TT was, as far as he could tell, the only country in the Western Hemisphere where radio advertising accounts for more revenue than television, with TV accounting for only 20 per cent of advertising spend because free-to-air (FTA) stations have been competing on an uneven playing field.

“Unwittingly, the local regulators failed to protect the FTA market and the market has collapsed over the last two years, with layoffs at the three biggest stations,” he said. Declining revenues have an impact on the stations’ investment in local content, he said. But the biggest impact is its effect on newsrooms.

“If our FTA TV stations do not have money to hire good-quality reporters or do good-quality coverage and give us at least two competing newscasts every night, then our democracy is potentially in peril, and I believe that is a policy position that needs to be addressed. This has not happened anywhere else in the world,” he said.

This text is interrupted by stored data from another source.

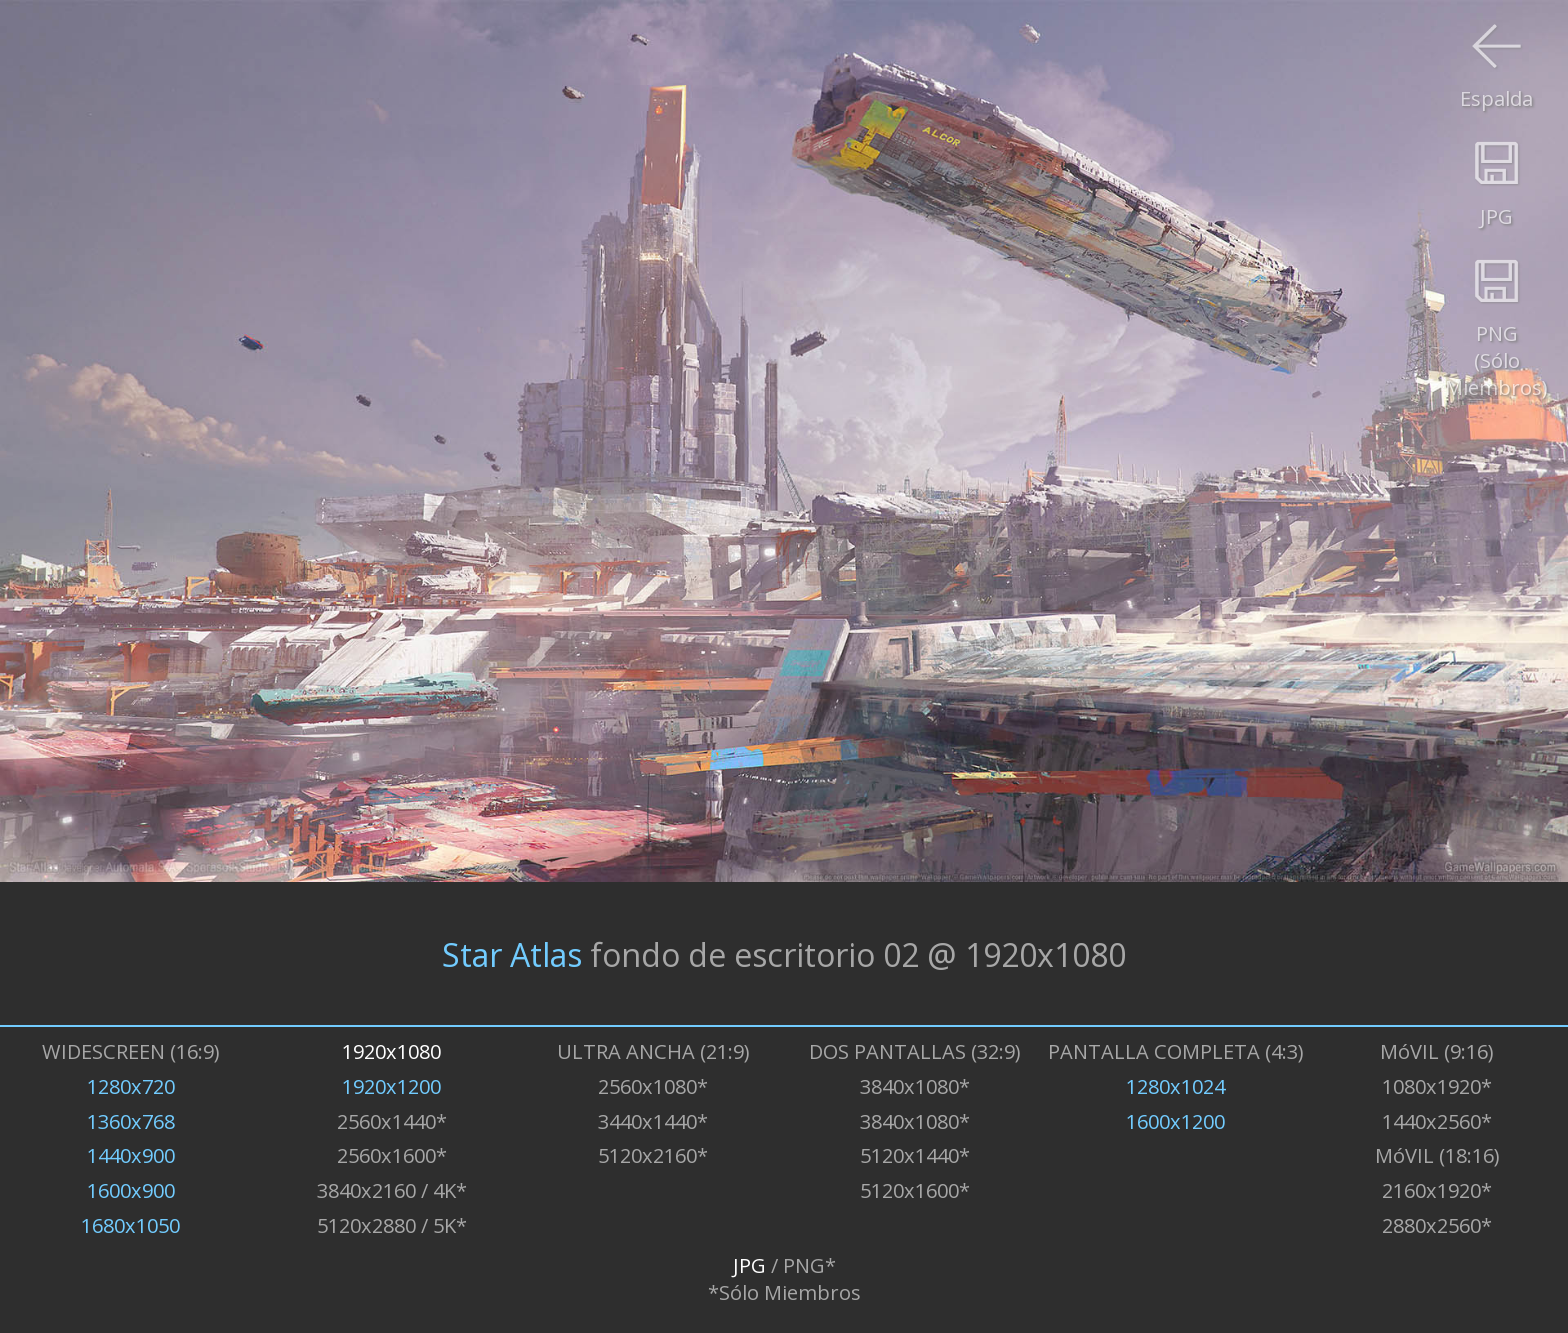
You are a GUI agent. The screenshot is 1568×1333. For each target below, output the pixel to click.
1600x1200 (1175, 1121)
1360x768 (131, 1121)
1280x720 (131, 1086)
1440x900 (131, 1155)
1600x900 (131, 1190)
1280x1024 (1175, 1086)
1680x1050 (130, 1225)
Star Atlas (512, 953)
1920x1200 (391, 1086)
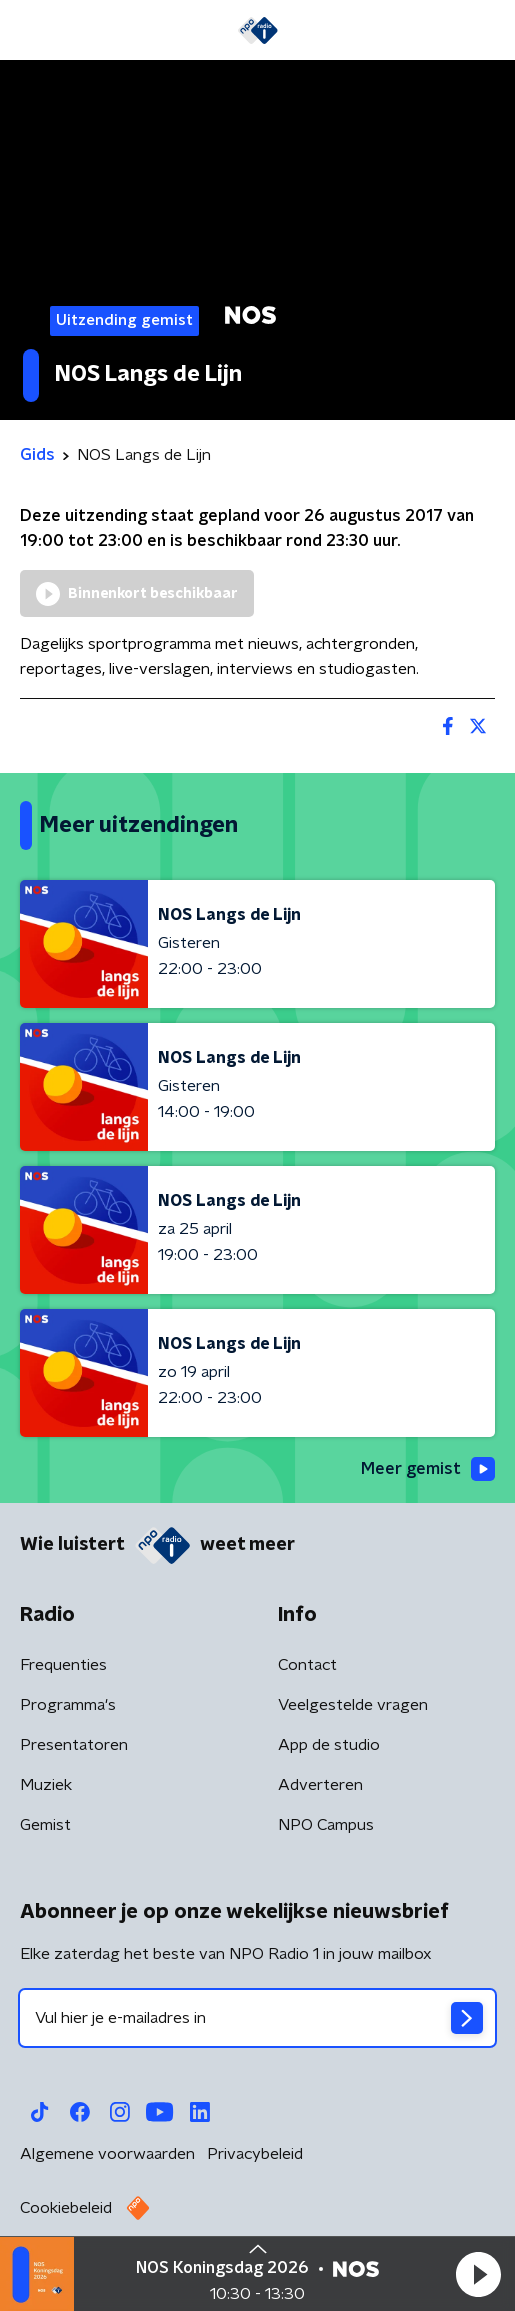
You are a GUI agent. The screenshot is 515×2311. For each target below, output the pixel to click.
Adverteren (320, 1785)
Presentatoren (74, 1745)
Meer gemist (428, 1469)
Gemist (45, 1825)
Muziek (46, 1785)
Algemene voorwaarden (107, 2154)
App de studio (329, 1745)
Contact (307, 1665)
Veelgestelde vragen (353, 1705)
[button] (478, 2274)
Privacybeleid (255, 2154)
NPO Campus (326, 1825)
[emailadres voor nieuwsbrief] (257, 2018)
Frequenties (63, 1665)
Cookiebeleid (66, 2208)
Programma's (68, 1705)
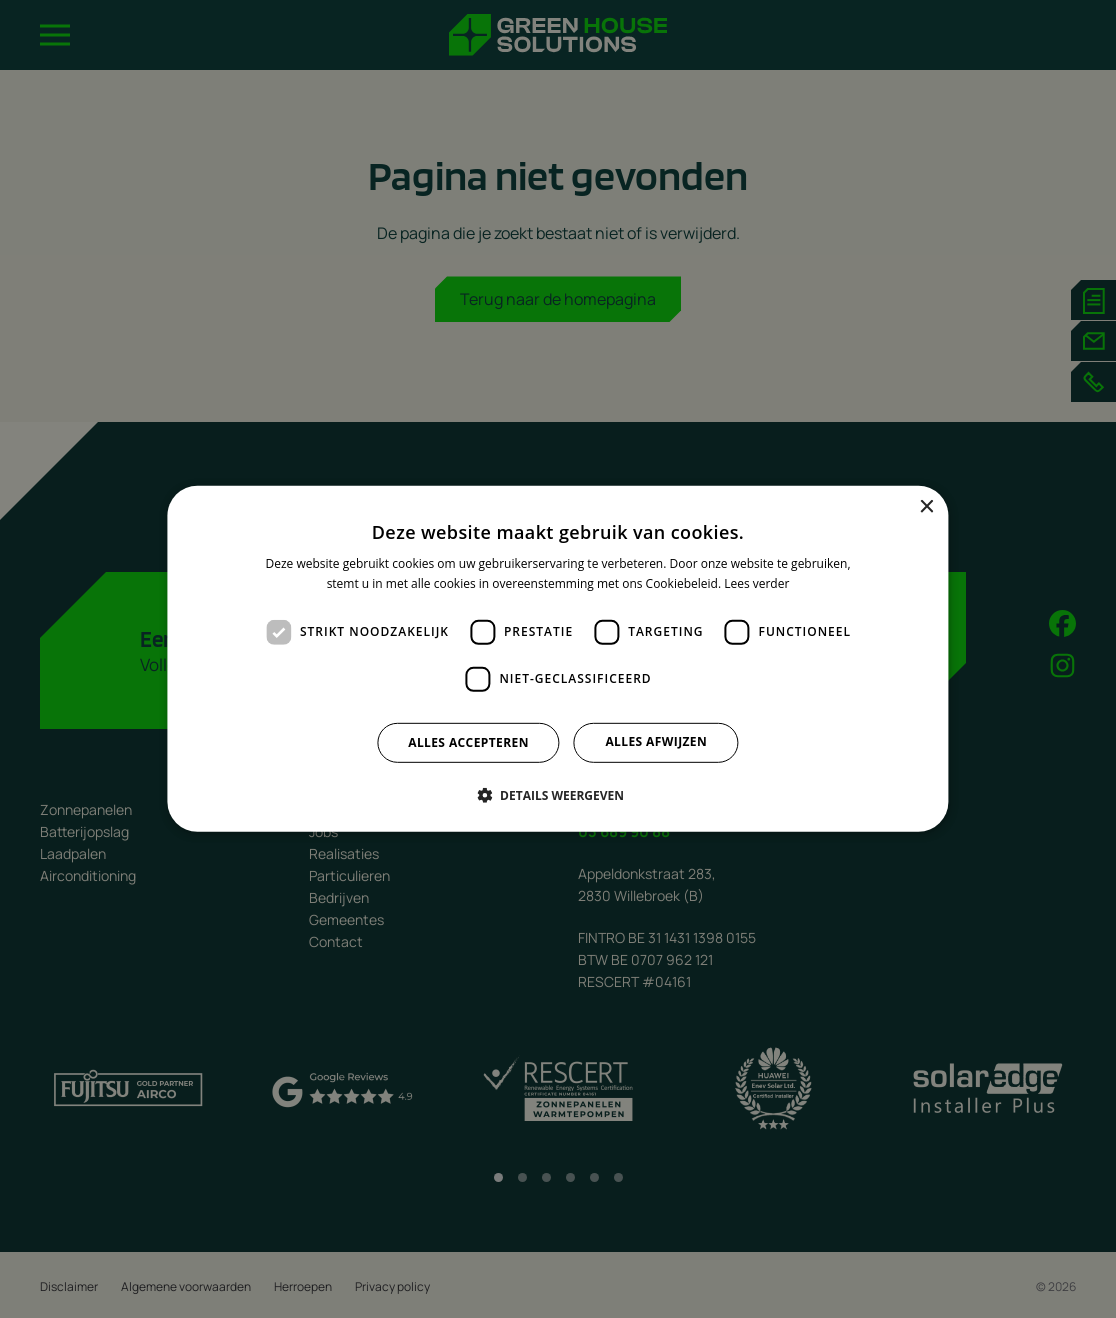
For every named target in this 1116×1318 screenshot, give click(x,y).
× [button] (926, 507)
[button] (558, 795)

Content piracy and falling revenues are legitimate concerns for local FTA stations, said Kiran Maharaj, vice president of the TT Publishers and Broadcasters Association and president of the Media Institute of the Caribbean.

“Television stations get revenue from advertising. If people are getting content free elsewhere, then the ratings will drop and advertisers will not be attracted,” she said.

FTA broadcasters lose on two sides – they pay for foreign content to broadcast and then lose market share when that content is streamed illegally. It also hurts local filmmakers and other content creators, she said, because their work is pirated instead of paid, and they will also lose a forum to showcase it.

With regard to the news media, Maharaj said bluntly that if broadcasters can’t pay staff as well as investing in training and development, people may have to go home.

“It’s already bad as it is, because of the digital world we live in and the whole conversion to digital. Adapt or die: that’s the business model now,” she said.

Piracy, she added, could cause the death of FTAs.